На Сахалине уже вовсю гуляла поздняя осень.

В тот день, когда «Ярославль» причаливал к Александровскому Посту, погода выдалась крайне неблагоприятная. Штормило до такой степени, что волны высотой не менее трех метров налетали на волнорезы, разбивались о них на более мелкие и в таком виде яростно выкатывались на берег.

Корабль долго прибивался к причалу, его ловили и поджимали буксиры, наконец зачалили. Прихватили могучими канатами и бросили трап. На корабль сначала поднялась команда охранников из двадцати человек, выстроилась вдоль трапа, и только после этого на берег осторожно стали сходить измученные полугодовым походом заключенные.

Сонька покинула судно в числе прочих.

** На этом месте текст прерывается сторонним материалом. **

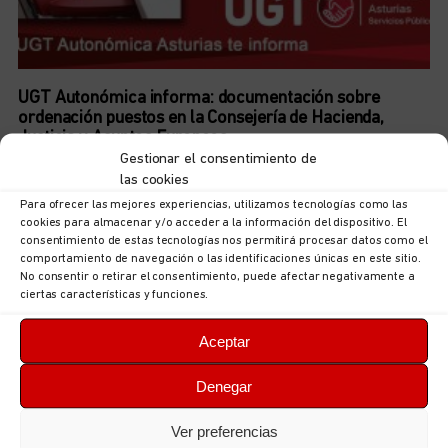
UGT Autonómica informa: documentación sobre
ordenación puestos en la Consejería de Hacienda,
Justicia y Asuntos Europeos
5 de agosto de 2026
No hay comentarios
Gestionar el consentimiento de
las cookies
LEER MÁS
Para ofrecer las mejores experiencias, utilizamos tecnologías como las
cookies para almacenar y/o acceder a la información del dispositivo. El
consentimiento de estas tecnologías nos permitirá procesar datos como el
comportamiento de navegación o las identificaciones únicas en este sitio.
No consentir o retirar el consentimiento, puede afectar negativamente a
ciertas características y funciones.
Aceptar
Denegar
Ver preferencias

За эти невыносимо тяжелые полгода она сдала еще больше — со стороны походила на маленькую сутулую старушку, хотя при этом держалась прямо, достойно, чуть ли не высокомерно. В руках у нее не было никаких пожитков, а лишь маленький узелок с бабьими принадлежностями.

Прибывших узников выстроили в длинную колонну и повели в сопровождении охранников и собак по скованной первыми морозами земле в сторону виднеющегося поселка, Александровского Поста.

* * *

Этот поселок мало чем отличался от того, где Сонька побывала год тому. Такие же бревенчатые бараки, окруженные тайгой, те же бродячие собаки, те же замученные лица поселенцев.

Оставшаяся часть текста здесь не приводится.